The Securities and Exchange Commission of Pakistan (SECP) Policy Board has given approval to several proposed amendments to the SECP Act, 1997, Public Sector Companies (Corporate Governance) Rules, 2013, NCCPL Regulations as well as the Pakistan Stock Exchange (PSX) Rules Book.
The Securities and Exchange (SECP) Policy Board met here at the SECP Headquarters under the chairmanship of Professor Khalid Mirza.
The Board reviewed the implementation status of the decisions given by it over the last three meetings which included a substantial reduction in fees and removal of annual renewal of intermediary licences for the 'ease of doing business.' It was noted that the Commission had not executed the instructions of the Board in an expeditious manner which is a source of concern. Concern was also expressed with regard to the Commission's perceived excessive involvement with law enforcement agencies. With regard to the number of Board decisions pending implementation, Professor Khalid Mirza emphasized the need for taking effective measures expeditiously in line with the policy directives. He envisioned if the Commission faithfully works alongside the Board, the Commission should get transformed into an effective and market friendly regulator, and the capital market put on a path of sustainable development within a year or so. It was thus hoped that within three or four years, the goal of a viable capital market would be achieved.
On the recommendation of its Regulations Committee, the Board gave approval to several proposed amendments in the SECP Act, 1997, Public Sector Companies (Corporate Governance) Rules, 2013, NCCPL Regulations as well as the Pakistan Stock Exchange (PSX) Rules Book. The Policy Board also gave its approval for other matters recommended by the Regulations Committee.
Similarly, the Oversight Committee of the Board gave its recommendations pertaining to the surveillance software of the Commission, regulatory powers for imposing penalties for market malpractices without going to Court, disclosure of non-compliance/misconduct by brokers, empowering the SECP to tackle issues of financial crime without having to resort to other law enforcement agencies, and other matters. These were agreed to by the Board.
Professor Khalid Mirza stated that that the Board is focusing on the lacklustre insurance industry and disclosed that the Board has favoured a risk-based supervision approach where high-risk insurers are treated separately from the low-risk insurers. He was of the view that capacity building measures including basic insurance trainings on a regular basis are conducted. The Insurance Committee of the Board also recommended certain measures including removal of sales tax provisions for facilitating insurance business which were agreed to by the Board.
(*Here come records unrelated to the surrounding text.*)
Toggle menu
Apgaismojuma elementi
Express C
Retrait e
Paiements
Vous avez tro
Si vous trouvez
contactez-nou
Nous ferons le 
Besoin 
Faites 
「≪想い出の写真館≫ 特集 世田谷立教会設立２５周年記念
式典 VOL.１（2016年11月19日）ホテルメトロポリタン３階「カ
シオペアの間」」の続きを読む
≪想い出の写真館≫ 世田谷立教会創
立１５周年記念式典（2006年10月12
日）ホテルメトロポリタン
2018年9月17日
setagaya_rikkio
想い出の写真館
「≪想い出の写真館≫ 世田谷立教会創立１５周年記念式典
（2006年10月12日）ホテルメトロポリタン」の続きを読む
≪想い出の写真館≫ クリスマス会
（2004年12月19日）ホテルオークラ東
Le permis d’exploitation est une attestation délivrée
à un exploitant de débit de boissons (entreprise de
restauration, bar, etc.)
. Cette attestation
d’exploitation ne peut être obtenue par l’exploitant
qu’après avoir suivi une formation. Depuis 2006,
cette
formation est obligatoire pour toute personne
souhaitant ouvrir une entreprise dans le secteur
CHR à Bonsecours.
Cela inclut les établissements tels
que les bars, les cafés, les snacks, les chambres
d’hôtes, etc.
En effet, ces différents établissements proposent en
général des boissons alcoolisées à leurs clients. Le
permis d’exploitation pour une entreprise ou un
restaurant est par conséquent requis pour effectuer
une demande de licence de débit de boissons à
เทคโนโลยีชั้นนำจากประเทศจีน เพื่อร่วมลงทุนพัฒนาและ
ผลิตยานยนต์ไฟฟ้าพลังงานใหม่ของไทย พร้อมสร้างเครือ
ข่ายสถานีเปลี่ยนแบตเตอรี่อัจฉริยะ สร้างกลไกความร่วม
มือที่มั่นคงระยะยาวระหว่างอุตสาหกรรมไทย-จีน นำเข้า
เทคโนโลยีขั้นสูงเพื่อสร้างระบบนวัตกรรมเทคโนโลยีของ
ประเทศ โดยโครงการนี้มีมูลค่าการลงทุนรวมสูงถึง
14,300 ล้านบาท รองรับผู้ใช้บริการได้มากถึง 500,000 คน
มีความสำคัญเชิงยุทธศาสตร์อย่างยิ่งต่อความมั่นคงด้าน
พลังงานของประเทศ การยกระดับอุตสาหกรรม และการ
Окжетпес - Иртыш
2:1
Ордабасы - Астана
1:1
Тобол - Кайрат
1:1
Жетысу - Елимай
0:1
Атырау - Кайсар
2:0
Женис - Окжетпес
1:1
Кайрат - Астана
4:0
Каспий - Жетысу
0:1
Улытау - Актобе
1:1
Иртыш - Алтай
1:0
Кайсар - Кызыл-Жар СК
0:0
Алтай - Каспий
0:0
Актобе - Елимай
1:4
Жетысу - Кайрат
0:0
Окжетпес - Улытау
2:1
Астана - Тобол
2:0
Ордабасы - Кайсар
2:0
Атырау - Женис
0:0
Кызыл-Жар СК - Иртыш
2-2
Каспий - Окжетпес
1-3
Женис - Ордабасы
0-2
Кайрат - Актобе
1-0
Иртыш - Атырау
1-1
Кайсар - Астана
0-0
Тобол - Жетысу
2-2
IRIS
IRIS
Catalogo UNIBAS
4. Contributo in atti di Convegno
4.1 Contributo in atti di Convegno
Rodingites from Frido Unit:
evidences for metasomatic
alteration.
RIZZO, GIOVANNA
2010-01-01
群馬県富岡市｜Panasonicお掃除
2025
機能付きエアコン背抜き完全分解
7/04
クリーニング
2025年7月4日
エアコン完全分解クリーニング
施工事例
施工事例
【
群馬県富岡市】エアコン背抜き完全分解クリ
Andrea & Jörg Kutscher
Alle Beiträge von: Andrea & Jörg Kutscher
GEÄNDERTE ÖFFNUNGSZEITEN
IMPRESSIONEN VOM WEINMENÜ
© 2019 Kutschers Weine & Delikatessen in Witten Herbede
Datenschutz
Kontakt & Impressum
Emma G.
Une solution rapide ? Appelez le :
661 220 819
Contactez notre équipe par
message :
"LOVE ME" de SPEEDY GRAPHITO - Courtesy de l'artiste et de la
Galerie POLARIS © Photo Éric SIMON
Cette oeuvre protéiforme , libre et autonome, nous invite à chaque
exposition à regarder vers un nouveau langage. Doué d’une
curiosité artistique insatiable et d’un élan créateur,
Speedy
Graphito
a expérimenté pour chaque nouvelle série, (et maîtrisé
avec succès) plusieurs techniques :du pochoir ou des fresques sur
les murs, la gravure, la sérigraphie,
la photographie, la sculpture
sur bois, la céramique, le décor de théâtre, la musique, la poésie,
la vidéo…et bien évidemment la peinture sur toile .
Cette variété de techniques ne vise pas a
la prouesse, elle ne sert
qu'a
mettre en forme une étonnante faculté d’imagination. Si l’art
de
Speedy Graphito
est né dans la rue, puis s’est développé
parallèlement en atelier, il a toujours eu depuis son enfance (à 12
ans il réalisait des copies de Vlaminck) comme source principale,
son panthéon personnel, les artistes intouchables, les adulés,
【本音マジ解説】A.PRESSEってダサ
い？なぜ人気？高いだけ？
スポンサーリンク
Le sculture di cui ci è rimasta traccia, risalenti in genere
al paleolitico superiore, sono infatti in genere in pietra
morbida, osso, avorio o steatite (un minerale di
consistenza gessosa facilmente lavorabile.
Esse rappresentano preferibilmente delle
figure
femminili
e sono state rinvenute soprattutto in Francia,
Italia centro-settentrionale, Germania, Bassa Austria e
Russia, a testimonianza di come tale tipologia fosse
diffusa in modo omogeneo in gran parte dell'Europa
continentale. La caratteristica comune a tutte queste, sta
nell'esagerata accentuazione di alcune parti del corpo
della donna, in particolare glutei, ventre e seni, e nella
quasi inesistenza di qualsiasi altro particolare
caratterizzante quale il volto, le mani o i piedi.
The SECP Policy Board, in pursuance of Section 12 of the SECP Act 1997, comprises ex-officio members of the ministries of finance, commerce, and law, SBP and SECP and persons of eminence from the private sector. When contacted, Chairman SECP Policy Board Professor Khalid Mirza said, "The Commission has not been able to get its act together probably because of the capacity reasons and a spate of policy decisions of the board remains unexecuted. It is important for the Commission to keep pace with the board. My fear is that my aim of achieving within a year a functional regulator i.e. firm, helpful and fair along with capital market poised to go places will not materialise and we will not see real results on the ground within the term of the current board as visualized by me. I am also deeply concerned that the Commission is unnecessarily involved with law enforcement agencies, which is contrary to sound regulating practices since these agencies have a style of working which is not conducive for the development of the capital market." He warned if this continues, market players and investors are likely to shy away from the market. The involvement with the law enforcement agencies is not only hurting the writ of the regulator but also demonstrates regulator failure, he added.
Furthermore, it is noted with concern that a number of recent regulatory notifications issued by the Commission were either basically unlawful or procedurally flawed and had been issued without prior consultation with the policy board and after hearing, the people were given the required opportunities for comments, he said. An example in this regard is recent relaxation granted for female membership of the corporate board, Mirza added.